Lainee

Lainee

Few and far between are pop singer-songwriters whose grace of form and narrative authority are as equally engaging as any one of their compositions. Stevie Nicks, Kate Tucker and Lana Del Rey immediately come to mind as cases in point, and while all three are distinctly recognizable influences on Burlington-based artist Lainee (Melanie Lynn Alexander), none quite match exactly to the emblematic impression she makes on her debut EP for Maisonneuve Music, Rally The Troops.

Represented here are a half album’s worth of songs following visceral themes of isolation, removed disposition and an almost telescopic objectivity that, as detached as that might seem in concept, actually serve to move the listener intimately closer to these five, clearly salient, matters of the artist’s heart.

“Song writing is an interesting process for me,” Lainee discloses of her approach, “because there are countless great songs out there influenced by love and relationships, but my material tends to be formed more by concepts of nature and spirituality, equality struggles and hope – and the lyrics and melody often come to me randomly, and at different times.”

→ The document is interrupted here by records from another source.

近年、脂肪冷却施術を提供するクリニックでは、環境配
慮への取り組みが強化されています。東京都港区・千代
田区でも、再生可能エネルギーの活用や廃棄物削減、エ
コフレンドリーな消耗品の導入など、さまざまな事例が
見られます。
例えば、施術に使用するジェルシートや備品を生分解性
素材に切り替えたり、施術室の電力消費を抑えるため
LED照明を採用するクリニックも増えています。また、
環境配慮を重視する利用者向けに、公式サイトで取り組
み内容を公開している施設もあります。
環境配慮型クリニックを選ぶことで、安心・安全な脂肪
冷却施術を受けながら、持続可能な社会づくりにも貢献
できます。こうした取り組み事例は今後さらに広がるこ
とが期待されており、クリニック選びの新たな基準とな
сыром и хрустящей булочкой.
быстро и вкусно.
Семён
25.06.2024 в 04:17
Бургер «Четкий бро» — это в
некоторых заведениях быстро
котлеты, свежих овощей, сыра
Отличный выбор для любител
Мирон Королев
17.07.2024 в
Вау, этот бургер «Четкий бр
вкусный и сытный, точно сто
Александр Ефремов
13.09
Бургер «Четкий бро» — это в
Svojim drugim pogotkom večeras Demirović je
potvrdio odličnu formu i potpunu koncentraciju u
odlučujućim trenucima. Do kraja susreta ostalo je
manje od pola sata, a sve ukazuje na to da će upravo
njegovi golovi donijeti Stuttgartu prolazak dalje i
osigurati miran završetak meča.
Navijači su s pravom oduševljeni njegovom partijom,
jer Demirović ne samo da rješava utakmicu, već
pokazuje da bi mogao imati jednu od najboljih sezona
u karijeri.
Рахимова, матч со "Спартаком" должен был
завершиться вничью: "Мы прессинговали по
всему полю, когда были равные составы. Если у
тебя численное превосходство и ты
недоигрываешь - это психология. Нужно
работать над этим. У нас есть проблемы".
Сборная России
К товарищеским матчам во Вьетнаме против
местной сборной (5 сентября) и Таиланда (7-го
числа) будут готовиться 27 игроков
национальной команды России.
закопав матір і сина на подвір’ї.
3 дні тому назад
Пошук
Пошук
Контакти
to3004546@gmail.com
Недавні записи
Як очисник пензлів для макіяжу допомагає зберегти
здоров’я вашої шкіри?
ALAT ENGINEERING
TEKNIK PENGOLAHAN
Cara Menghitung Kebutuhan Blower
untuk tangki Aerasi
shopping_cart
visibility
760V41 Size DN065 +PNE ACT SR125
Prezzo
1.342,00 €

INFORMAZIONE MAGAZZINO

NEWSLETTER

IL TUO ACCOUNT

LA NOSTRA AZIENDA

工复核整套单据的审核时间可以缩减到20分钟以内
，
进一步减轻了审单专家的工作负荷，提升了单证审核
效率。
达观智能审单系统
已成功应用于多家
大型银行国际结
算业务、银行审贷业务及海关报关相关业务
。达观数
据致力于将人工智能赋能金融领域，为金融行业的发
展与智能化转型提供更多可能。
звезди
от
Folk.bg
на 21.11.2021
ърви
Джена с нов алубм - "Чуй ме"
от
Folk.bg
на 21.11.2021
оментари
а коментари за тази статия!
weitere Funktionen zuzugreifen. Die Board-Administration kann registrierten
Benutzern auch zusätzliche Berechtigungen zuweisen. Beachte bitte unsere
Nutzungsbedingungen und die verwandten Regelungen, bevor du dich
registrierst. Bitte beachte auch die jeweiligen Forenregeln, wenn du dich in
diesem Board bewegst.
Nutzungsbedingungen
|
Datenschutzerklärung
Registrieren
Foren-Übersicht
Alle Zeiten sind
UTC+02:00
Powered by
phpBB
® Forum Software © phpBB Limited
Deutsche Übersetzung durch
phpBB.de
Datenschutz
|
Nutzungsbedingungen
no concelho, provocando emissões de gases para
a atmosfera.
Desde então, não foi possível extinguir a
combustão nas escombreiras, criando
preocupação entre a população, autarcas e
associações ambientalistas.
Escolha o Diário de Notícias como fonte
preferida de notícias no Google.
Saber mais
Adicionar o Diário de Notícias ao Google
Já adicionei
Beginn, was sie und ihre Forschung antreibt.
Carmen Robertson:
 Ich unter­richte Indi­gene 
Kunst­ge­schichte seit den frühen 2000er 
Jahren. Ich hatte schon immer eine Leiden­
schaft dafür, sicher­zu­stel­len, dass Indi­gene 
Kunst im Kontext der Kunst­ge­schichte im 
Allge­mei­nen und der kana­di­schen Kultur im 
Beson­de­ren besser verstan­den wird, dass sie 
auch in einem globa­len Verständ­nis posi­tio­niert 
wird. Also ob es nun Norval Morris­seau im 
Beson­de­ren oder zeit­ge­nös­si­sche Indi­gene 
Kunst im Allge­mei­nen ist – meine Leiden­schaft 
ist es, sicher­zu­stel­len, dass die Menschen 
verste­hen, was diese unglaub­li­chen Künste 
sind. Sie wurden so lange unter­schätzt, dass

By this context, the dynamic and stirring opening track “Towards The Sun” is given shade and model beyond what might be recognized at first listen. With its aural and delicate, alternating guitar refrain, expertly layered over a sort of subdued dub percussion, the song characterizes by abstraction one person’s perceived indifference to hope garnering admiration from another. You walk through summer and you walk through the fall, the artist sings from a decidedly clever second person perspective, did you know you’re the one, the only one? It’s a non-linear allegory, assembled in verses that build in fervour towards a jouncing chorus that comes on like a cataclysm and resonates in absolution.

Each subsequent track on Rally The Troops only further Lainee’s penchant for songs gilded in unconventional frames of reference. The ethereal, piano driven “Crowded Shore” is ignited by vocals that increase in cadence and resounding percussion, as the artist sings of the confusion and emptiness in the search for belonging, for placement within one’s self. Lainee’s latent messages are penned with careful design on this collection, so whether she speaks of a person, a notion, an ideology or a release from something – is entirely open to interpretation.

That said, Rally The Troops, right from the start, dashes any misconception of Lainee’s music being your garden variety alt-pop; seeking any form of standard issue simplicity in it will leave you challenged. She deals in the mystery of the psyche, the deliberate state of yearning, and ultimately close to nothing that could be straightforwardly interpreted. Still, and to no small accomplishment, Lainee manages to craft enticing and intricate little puzzle boxes here that are as much exquisite stream-of-consciousness dream pop, as they are a feast for the famined thinker.